Gasping, Gimli shouted above the cacophony, ‘It was bad enough we had no wind for the sails, but now it seems that eating our enemy’s food in such circumstances will be our undoing!’
At that moment, the dour-handed Halbarad leapt to his feet. ‘All is not lost dear Gimli, can you not feel it? A wind from the West! It fills our sails and carries our issuances away! Let us change our armor and be off!
Striding to the prow with his face covered by the jeweled flag of Elendil, Aragorn thought to himself. ‘Truly this wind is a two-fold blessing. Would that it continue both until we reach our destination and after the morrow’s constitutional whichever may come first!’
And so the Black fleet of the Corsairs sped up the river Anduin. The forces of Mordor laying siege to the white city of Gondor knew not what awaited them upon the arrival of the Grey Company.
Fragment #1 – To be added to the end of the chapter “The Siege of Gondor” when the captain of the Nazgul confronts Gandalf at the gates of Minas Tirith. Original text included in bold for context.
‘Old fool!’ he said. ‘Old fool! This is my hour. Do you not know Death when you see it? Die now and curse in vain!’ And with that he lifted high his sword and flames ran down the blade.
Scarcely had the blade begun its descent toward Gandalf than the Black Captain of the Nazgul received a shock so great it caused even one of his immense power to stay his hand. ‘I had thought you a cheap conjurer old man! But this is a spell that sears far deeper than your puny flame of Anor! What manner of magic could cause such an odor?’

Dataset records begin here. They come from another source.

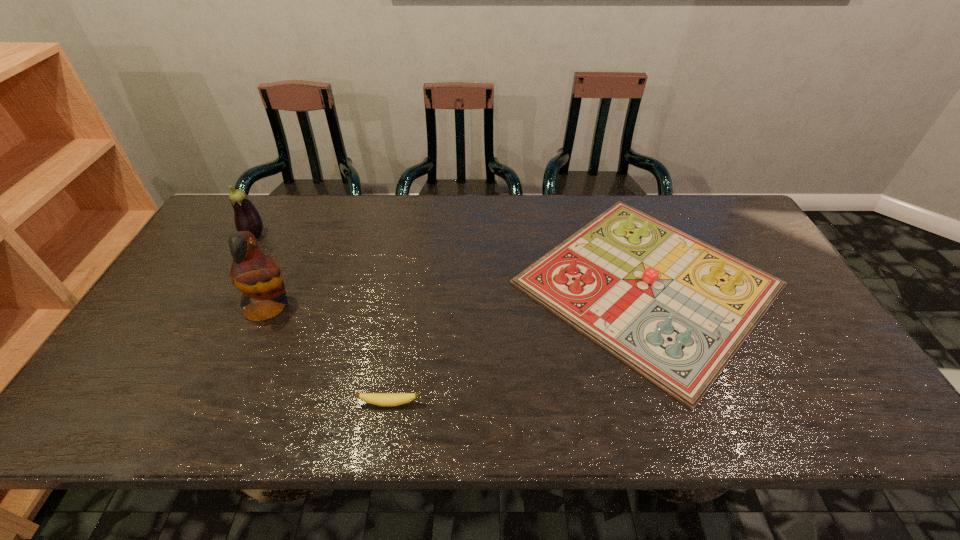 Find the location of `object that is at the near right corner`. object that is at the near right corner is located at coordinates (675, 309).

In the image, there is a desktop. Where is `vacant space at the far edge`? vacant space at the far edge is located at coordinates (515, 208).

I want to click on vacant space at the near edge of the desktop, so click(655, 402).

You are a GUI agent. You are given a task and a screenshot of the screen. Output one action in this format:
    pyautogui.click(x=<x>, y=<y>)
    Task: Click on the free space at the left edge of the desktop
    
    Given the screenshot: What is the action you would take?
    pyautogui.click(x=144, y=392)

In the image, there is a desktop. In order to click on free region at the right edge in this screenshot , I will do `click(797, 341)`.

Find the location of `vacant area at the near left corner`. vacant area at the near left corner is located at coordinates (130, 401).

I want to click on free space between the second tallest object and the rightmost object, so click(451, 260).

At what (x,y) coordinates should I click in order to perform the action: click on free space between the gameboard and the parrot. Please return your answer as a coordinate pair (x, y). Image resolution: width=960 pixels, height=540 pixels. Looking at the image, I should click on (458, 295).

You are a GUI agent. You are given a task and a screenshot of the screen. Output one action in this format:
    pyautogui.click(x=<x>, y=<y>)
    Task: Click on the free spot between the second object from left to right and the banana
    This screenshot has height=540, width=960.
    Given the screenshot: What is the action you would take?
    pyautogui.click(x=329, y=355)

Where is `free space between the gameboard and the leftmost object`? free space between the gameboard and the leftmost object is located at coordinates (451, 260).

His eyes burning and stomach heaving, Gandalf did not move. And in that very moment, away behind in some courtyard of the City, a cock crowed. Shrill and clear he crowed, reckoning nothing of wizardry or war, welcoming only the morning that in the sky far above the shadows of death was coming with the dawn.
And as if in answer there came from far away another note. Horns, horns, horns. In dark Mindolluin’s sides they dimly echoed. Great horns of the North wildly blowing. Rohan had come at last.

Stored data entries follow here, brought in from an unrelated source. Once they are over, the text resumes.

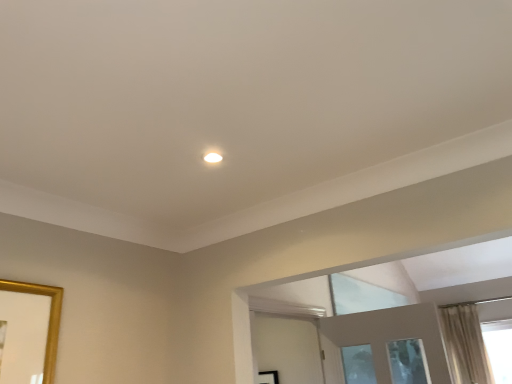 This screenshot has width=512, height=384. What are the coordinates of `beige curtain at upper right` in the screenshot? It's located at (465, 344).

The height and width of the screenshot is (384, 512). What do you see at coordinates (465, 344) in the screenshot? I see `beige curtain at upper right` at bounding box center [465, 344].

You are a GUI agent. You are given a task and a screenshot of the screen. Output one action in this format:
    pyautogui.click(x=<x>, y=<y>)
    Task: Click on the beige curtain at upper right
    The width and height of the screenshot is (512, 384).
    Given the screenshot: What is the action you would take?
    pyautogui.click(x=465, y=344) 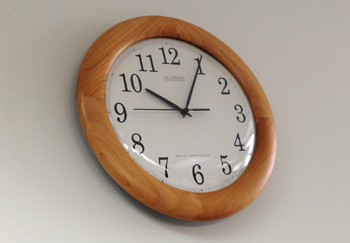 The image size is (350, 243). In order to click on wooden rim in this screenshot , I will do `click(249, 191)`. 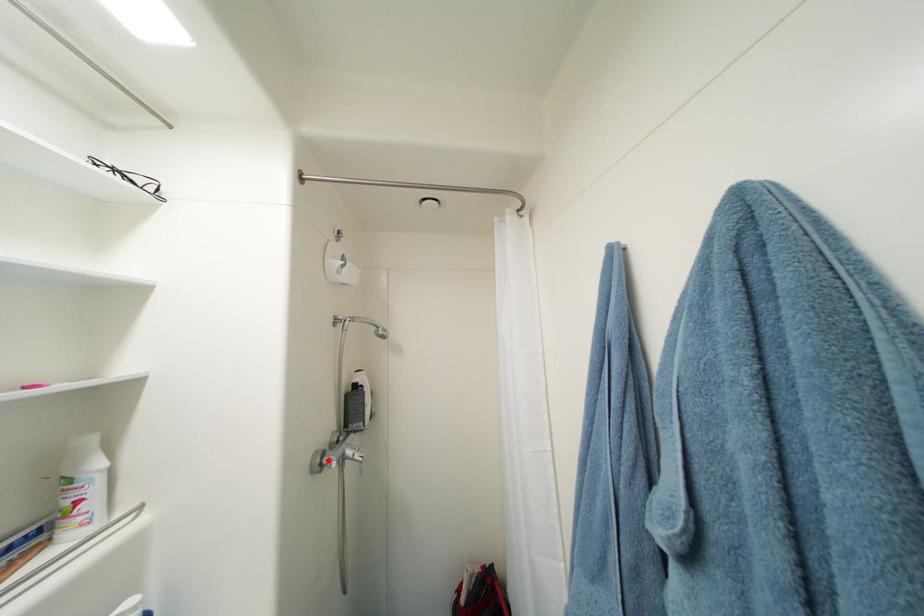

Fragment #2 – To be added to the end of the chapter “The Ride of the Rohirrim” when Merry and the Rohirrim prepare to join the Battle of the Pelennor Fields. Original text included in bold for context.
‘Then suddenly Merry felt it at last, beyond doubt: a change. Wind was in his face! Light was glimmering. Far, far away in the south, the clouds could be dimly seen as remote grey shapes, rolling up, drifting: morning lay beyond them.
Then, without warning, a foul stench assailed his nostrils. ‘What devilry is this!’ thought poor Merry. ‘Has the west fallen to the dark lord? Tis a queer smell this, and surely not one born of human making! Burying his face in his small hobbit tunic he grabbed tighter to Elfhelm, steeling himself once more to the battle at hand.